The senior Indian Diplomat highlighted New Delhi's support for Iran's entitlement to a peaceful nuclear program, adding talks between Iran and the G5+1 (Russia, China, France, Britain, the US plus Germany) should be transparent and held on an equal footing.

In April, Iran and the G5+1 wrapped up two days of intensive negotiations in Kazakhstan's Almaty after the delegations of the world powers demanded further consultations with their capitals.

The Iranian team was led by Iran's Top Negotiator Saeed Jalili, who is also the Secretary of Iran's Supreme National Security Council (SNSC), and the G5+1's representatives were presided by EU foreign policy chief Catherine Ashton.

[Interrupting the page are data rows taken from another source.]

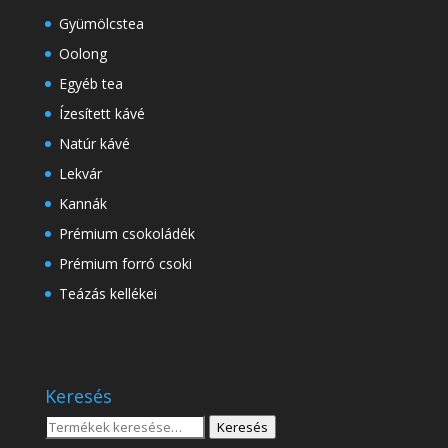
Gyümölcstea
Oolong
Egyéb tea
Ízesített kávé
Natúr kávé
Lekvár
Kannák
Prémium csokoládék
Prémium forró csoki
Teázás kellékei
Keresés
Keresés
Keresés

Western media raised some speculations that the continuation of talks would depend on the upcoming presidential election in Iran, and that nothing substantial would take place under the present conditions.

Following the Almaty talks, Iranian Foreign Ministry Spokesman Ramin Mehman-Parast described the meetings with the world powers in Kazakhstan as "positive", and said Tehran is waiting for the opposite side's response to its proposals.

"The two sides' comments described as positive the start of straightforward and serious expression of views, and to take a correct step, our officials expressed their views and the Group 5+1 should now respond," Mehman-Parast said at a weekly press conference in Tehran.

"We are (now) waiting for Mrs. Ashton's response and her consultations with the G5+1," he added.

Iran had announced a day prior to the start of the talks that it would enter the negotiations with the G5+1 with clear, groundbreaking proposals.

Iran has so far ruled out halting or limiting its nuclear work in exchange for trade and other incentives, saying that renouncing its rights under the Non-Proliferation Treaty (NPT) would encourage the world powers to put further pressure on the country and would not lead to a change in the West's hardline stance on Tehran.

Iran is under four rounds of UN Security Council sanctions for turning down west's calls to give up its right of uranium enrichment. The United States and the European Union have ratcheted up their sanctions on Iran this year to force it to curb its nuclear program.

Iranian officials have always shrugged off the sanctions, saying that pressures make them strong and reinvigorate their resolve to further move towards self-sufficiency.